March is National Social Work Month

As we celebrate National Social Work Month in March, the outstanding work performed by social workers is recognized throughout the country.  In recognition of National Social Work Month, we have profiled two Los Angeles County Department of Children and Family Services (DCFS) social workers who are at opposite ends of their careers. Janice Spicer and Sandra Maldonado both embody the caring professionalism of the thousands of social workers employed by the department who are recognized and appreciated this month.

    

Janice    Sandra

36 Years Investigating Cases

Janice Spicer never intended to be a social worker.  But, she was a young, single mother with two sons and needed a job.  Then she saw the ad in the newspaper for an intake worker at the Old Age Program and applied.   The fit was perfect.  That was many years ago.  How many, Spicer won’t mention, but for almost 36 years, Janice has been a Dependency Investigator (DI). Spicer explained that she never tires of the job. She has investigated cases throughout the County, from Bel Air to South Los Angeles.   “Just when I think I’ve seen everything, I haven’t,” said Spicer. Enthusiasm is what she brings to the job on a daily basis. 
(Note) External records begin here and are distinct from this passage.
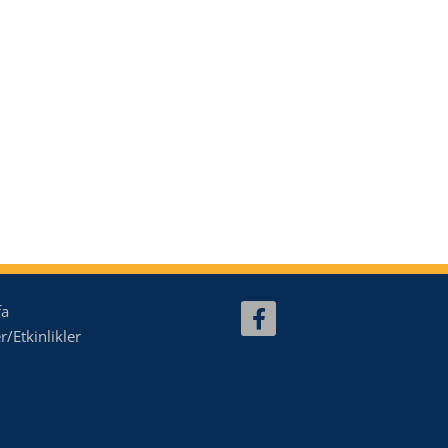
fa
/Etkinlikler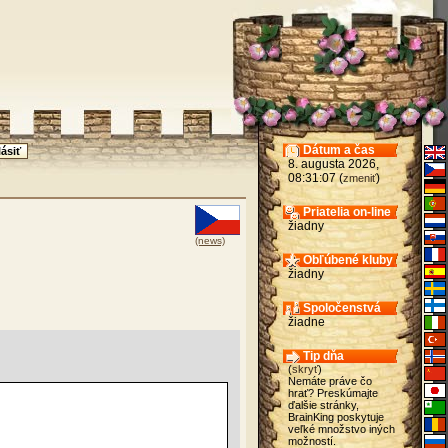
Dátum a čas
8. augusta 2026,
08:31:07 (
)
zmeniť
Priatelia on-line
žiadny
(news)
Obľúbené kluby
žiadny
Spoločenstvá
žiadne
Tip dňa
(
skryť
)
Nemáte práve čo
hrať? Preskúmajte
ďalšie stránky,
BrainKing poskytuje
veľké množstvo iných
možností.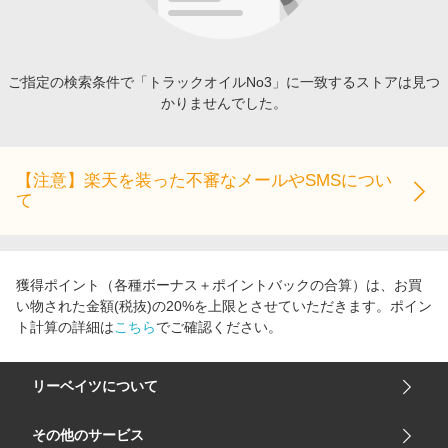
エンタメ
楽天サービス特集
スポーツ・アウトドア・ゴルフ
旅行特集
インテリア・寝具
ご指定の検索条件で「トラックオイルNo3」に一致するストアは見つ
わくわく夏特集
かりませんでした。
ペット・花・DIY・車
とことん買い物チャレンジ
旅行・レジャー・ホテル予約
Apple公式サイト×楽天カード分割払い
生活・お役立ち
【注意】楽天を装った不審なメールやSMSについ
Qoo10メガポ
て
金融・マネー・保険
Samsung ボーナスキャンペーン
デジタルコンテンツ
週末の高還元 夏の長期版
ビジネス・その他サービス
獲得ポイント（各種ボーナス＋ポイントバックの合算）は、お買
い物された金額(税抜)の20%を上限とさせていただきます。ポイン
ト計算の詳細は
こちら
でご確認ください。
リーベイツについて
会社概要
その他のサービス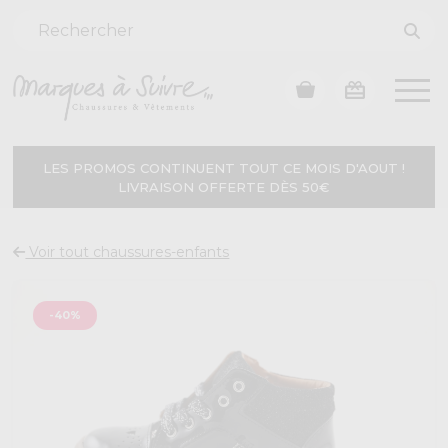
LES PROMOS CONTINUENT TOUT CE MOIS D'AOUT !
LIVRAISON OFFERTE DÈS 50€
Voir tout chaussures-enfants
-40%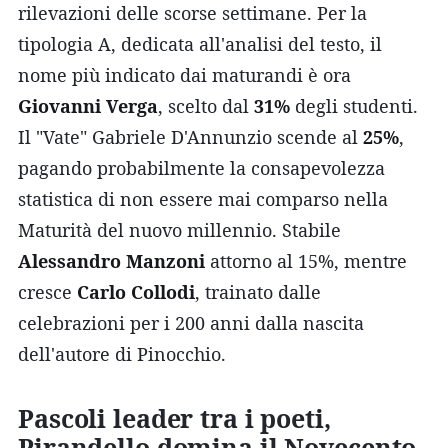
rilevazioni delle scorse settimane. Per la
tipologia A, dedicata all'analisi del testo, il
nome più indicato dai maturandi è ora
Giovanni Verga
, scelto dal
31%
degli studenti.
Il "Vate" Gabriele D'Annunzio scende al
25%
,
pagando probabilmente la consapevolezza
statistica di non essere mai comparso nella
Maturità del nuovo millennio. Stabile
Alessandro Manzoni
attorno al 15%, mentre
cresce
Carlo Collodi
, trainato dalle
celebrazioni per i 200 anni dalla nascita
dell'autore di Pinocchio.
Pascoli leader tra i poeti,
Pirandello domina il Novecento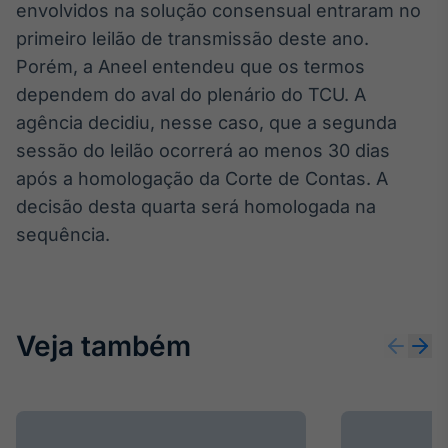
envolvidos na solução consensual entraram no
IA
primeiro leilão de transmissão deste ano.
Em breve
Porém, a Aneel entendeu que os termos
dependem do aval do plenário do TCU. A
agência decidiu, nesse caso, que a segunda
sessão do leilão ocorrerá ao menos 30 dias
BroadFast
após a homologação da Corte de Contas. A
Em breve
decisão desta quarta será homologada na
sequência.
Gestão de
Veja também
Investimentos
Em breve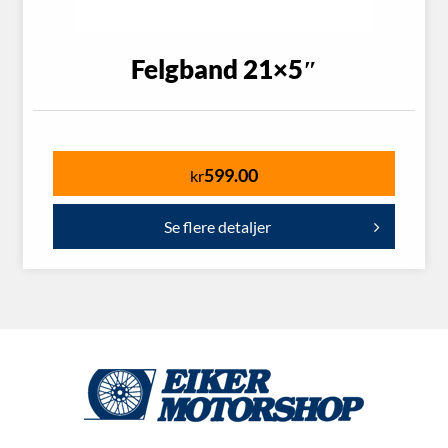
Felgband 21×5″
599.00
kr
Se flere detaljer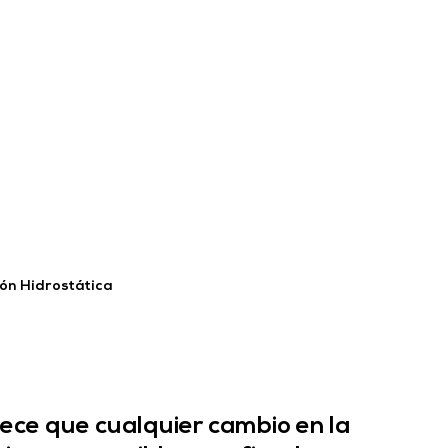
ón Hidrostática
lece que cualquier cambio en la 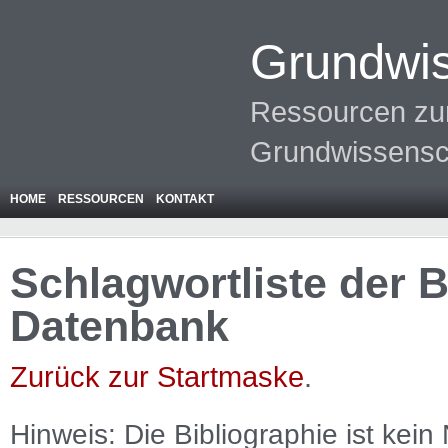
Grundwis
Ressourcen zur
Grundwissensc
HOME
RESSOURCEN
KONTAKT
Schlagwortliste der 
Datenbank
Zurück zur Startmaske
.
Hinweis: Die Bibliographie ist
kein
N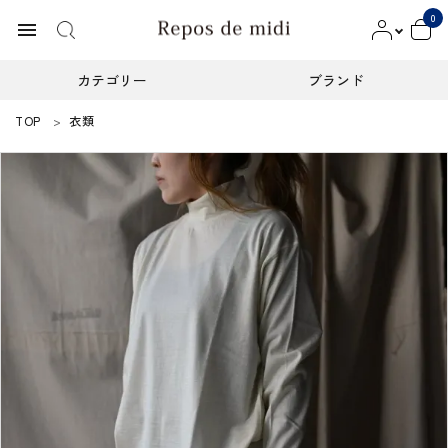
0
menu
カテゴリー
ブランド
TOP
衣類
ACCOUNT MENU
ようこそ ゲスト 様
meeting_room
person
ログイン
新規会員登録
カテゴリー
ブランド
インフォメーション
お知らせ
ご利用ガイド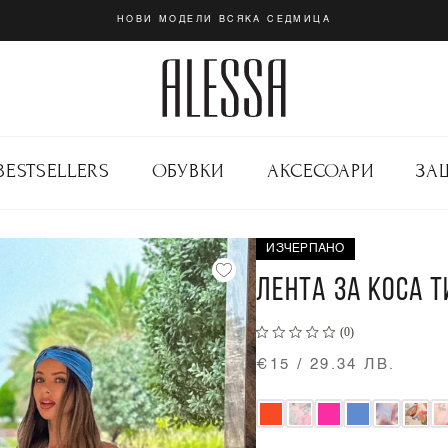
НОВИ МОДЕЛИ ВСЯКА СЕДМИЦА
BESTSELLERS
ОБУВКИ
АКСЕСОАРИ
ЗА
ИЗЧЕРПАНО
ЛЕНТА ЗА КОСА Т
(0)
€15 / 29.34 ЛВ.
Over the years, Spicer has seen many changes in social services and many department directors come and go.  She remembers the day DCFS was created 20 years ago and the excitement.   She has seen psychosocial trends come and go such as the War on Poverty, Recovered Memory Syndrome and Satanic Ritual Cults.

Throughout all these changes, being a DI has remained a “perfect fit” for Spicer.  The excitement of being on the line for 36 years has kept her from moving into supervising or administration.  Prior to becoming a DI, Spicer had been a training supervisor and program director in other programs.  She says that she is not interested in the bureaucracy and feels, “Now that I have the hang of it (being a DI) there is no downside.”

Patricia Cegarra has worked with Spicer for over 20 years.  She describes her colleague as “a shining example of what it means to be a Dependency Investigator. Her work is used as examples for staff to follow and shows her compassion and commitment to the children and the families we serve and has never wavered even after all these years.”  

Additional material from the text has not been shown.